Many human rights activists are calling this year's commission a failure. They say if the U.N.'s top human rights body is to remain an important mechanism for rights protection, something must be changed. In remarks to reporters in Geneva, Rory Mungoven of the organization Human Rights Watch, stressed the concerns rights advocates have.
"The commission has effectively become hostage to a group of human rights abusers whose interest is in defending themselves from scrutiny, rather than upholding human rights," he said. "And the U.S. and the European Union, governments that should champion human rights, have been very half-hearted and inconsistent in standing up to this assault.
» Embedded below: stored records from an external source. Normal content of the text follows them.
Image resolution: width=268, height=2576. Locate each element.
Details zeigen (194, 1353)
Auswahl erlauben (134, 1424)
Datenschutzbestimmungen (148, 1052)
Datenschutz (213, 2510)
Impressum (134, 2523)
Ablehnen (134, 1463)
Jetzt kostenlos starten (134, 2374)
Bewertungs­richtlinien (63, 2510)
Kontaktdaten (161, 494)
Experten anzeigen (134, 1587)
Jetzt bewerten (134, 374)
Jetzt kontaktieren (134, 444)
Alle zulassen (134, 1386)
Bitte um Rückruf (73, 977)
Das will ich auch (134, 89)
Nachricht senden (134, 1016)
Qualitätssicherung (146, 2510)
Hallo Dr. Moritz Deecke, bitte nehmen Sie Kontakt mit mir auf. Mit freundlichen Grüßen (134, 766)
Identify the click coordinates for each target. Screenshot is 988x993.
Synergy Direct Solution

This session we have seen some of the commission's most important tools, in particular its power to name and shame human rights violators, come under attack and be seriously eroded."
Rights advocates argue that the commission failed to address charges of human rights abuses in Zimbabwe, China or Chechnya. They also say the mandates of special investigators to Iran and Equatorial Guinea were ended, despite continued allegations of persistent rights violations in those places.
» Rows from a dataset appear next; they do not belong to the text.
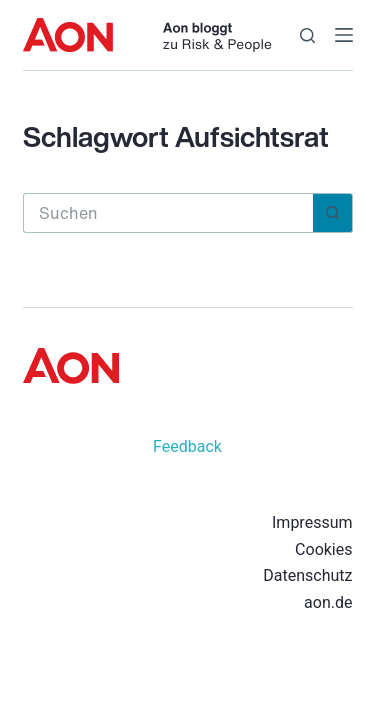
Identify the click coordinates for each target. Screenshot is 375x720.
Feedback (187, 446)
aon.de (328, 602)
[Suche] (307, 35)
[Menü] (344, 35)
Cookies (323, 549)
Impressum (312, 522)
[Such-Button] (333, 213)
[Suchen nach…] (168, 213)
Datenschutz (307, 575)
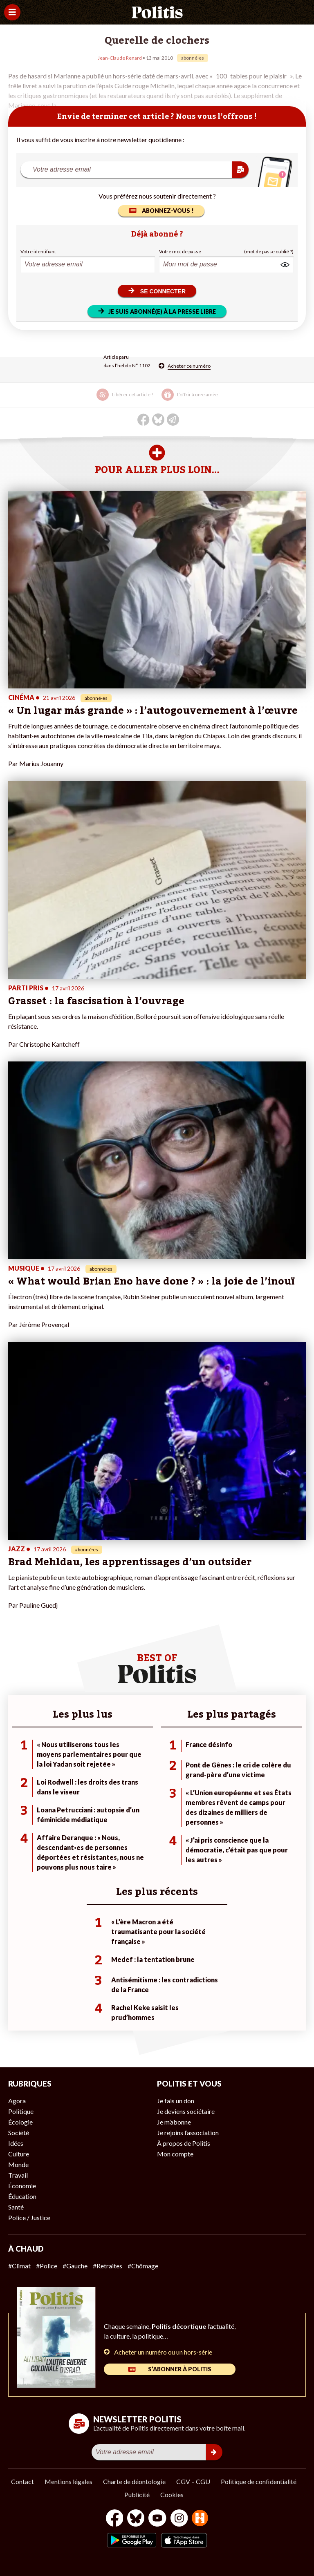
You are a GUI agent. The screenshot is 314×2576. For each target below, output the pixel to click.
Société (18, 2132)
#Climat (19, 2266)
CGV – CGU (193, 2481)
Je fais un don (175, 2101)
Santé (16, 2207)
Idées (15, 2143)
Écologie (20, 2122)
In addition, the activists say the United States undermined initiatives to protect human rights in the war against terrorism. They say Mexico reluctantly withdrew a resolution calling for anti-terrorism measures to conform with international humanitarian law in response to pressure from the United States. The U.S. ambassador to the United Nations in Geneva, Kevin Moley, declined to respond directly to the charge, telling reporters they should ask Mexico why it withdrew the resolution.
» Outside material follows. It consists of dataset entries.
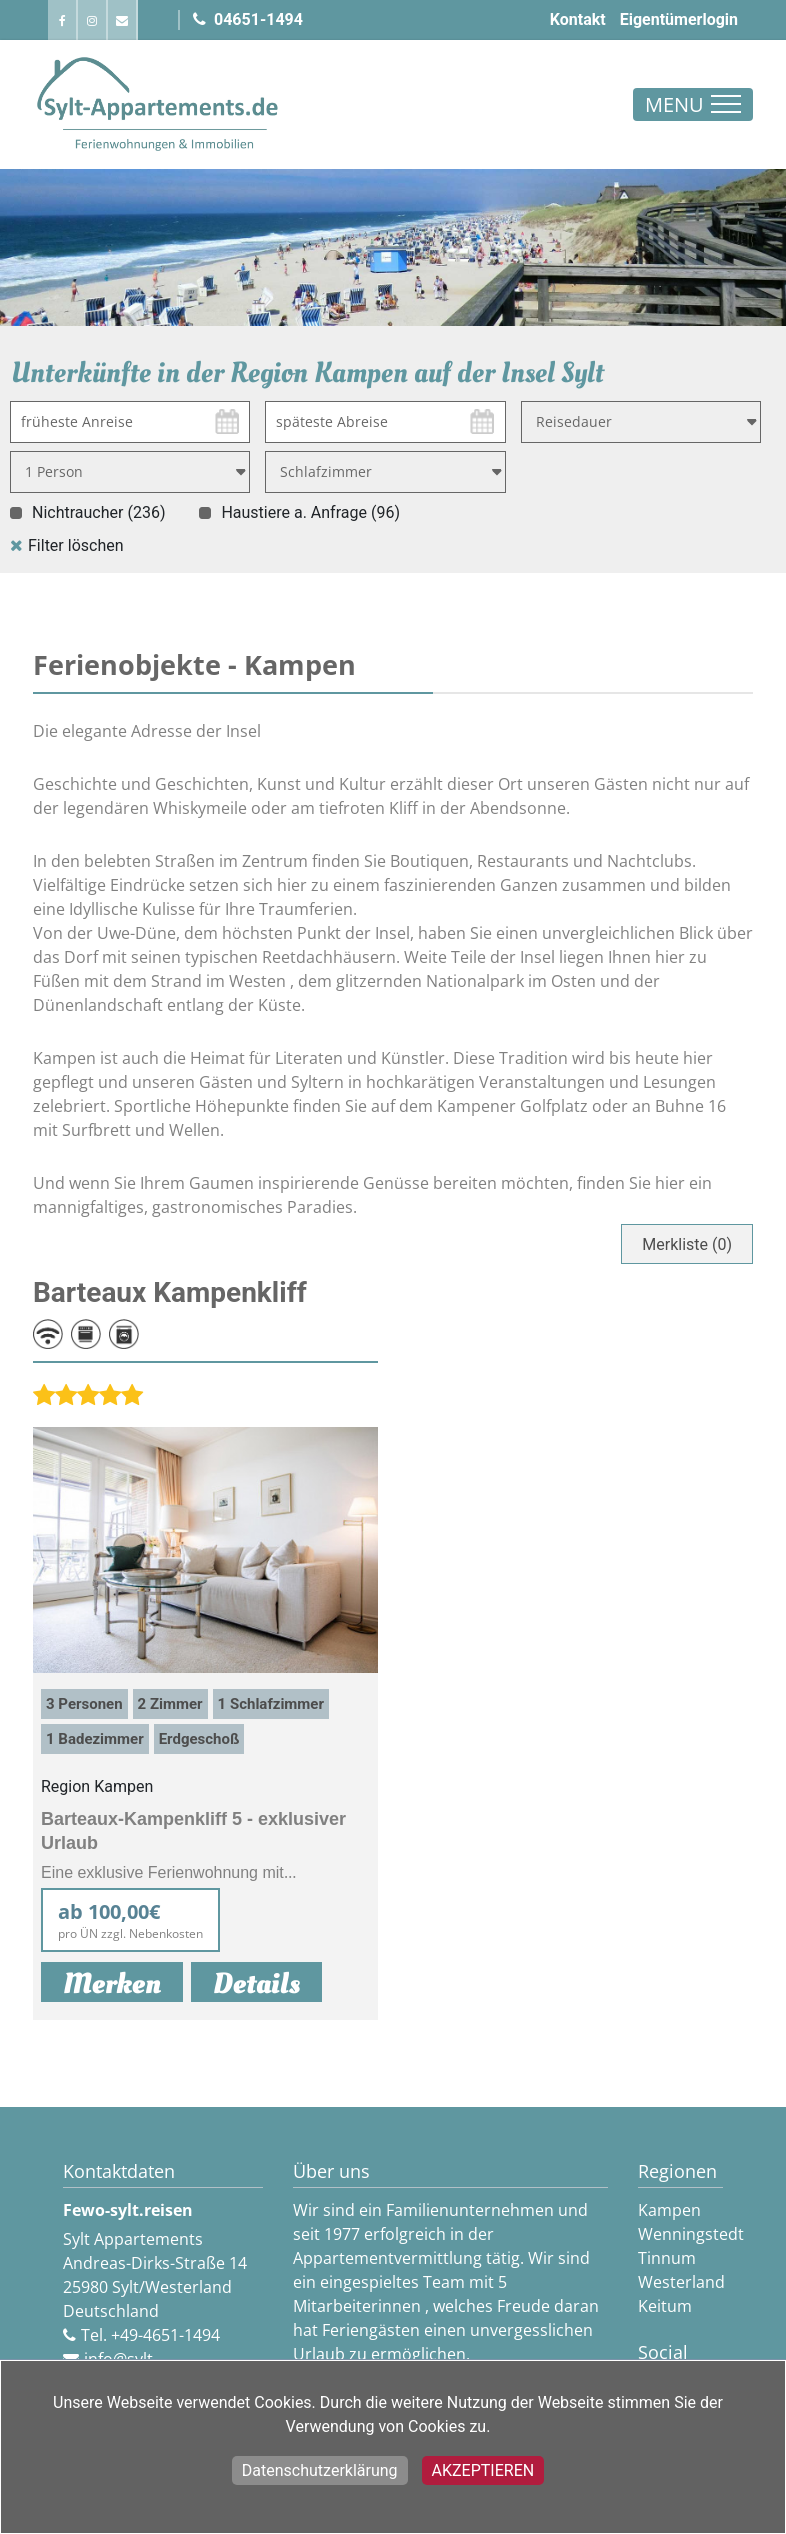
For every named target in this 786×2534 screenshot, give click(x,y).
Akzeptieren (483, 2470)
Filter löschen (76, 545)
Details (256, 1984)
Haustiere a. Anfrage (310, 512)
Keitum (665, 2306)
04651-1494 (248, 19)
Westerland (681, 2282)
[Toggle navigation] (693, 104)
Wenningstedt (691, 2234)
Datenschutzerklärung (320, 2470)
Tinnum (667, 2258)
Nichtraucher (98, 512)
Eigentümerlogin (679, 19)
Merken (112, 1983)
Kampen (669, 2210)
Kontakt (578, 19)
But human rights activists also point to positive advances made by the commission. They say measures to combat torture, disappearances, and extrajudicial executions were strengthened during the six-week session.
In her closing remarks to the commission, the U.N.'s top human rights official, Mary Robinson, warned that the commission could lose its mandate, if it does not do more to protect people whose rights are being violated.
"I hear distress and concern voiced by the human rights movement over allegations of increased politicization of issues in the commission to the detriment of true human rights concerns," she said. "This is a time to remind ourselves of the essential role of the Commission on Human Rights in protecting human beings against gross violations through highlighting and publicizing those violations."
Mrs. Robinson said the commission must remember that it has two important roles: to serve as a forum for victims of human rights abuses and to heed voices of conscience from every part of the world.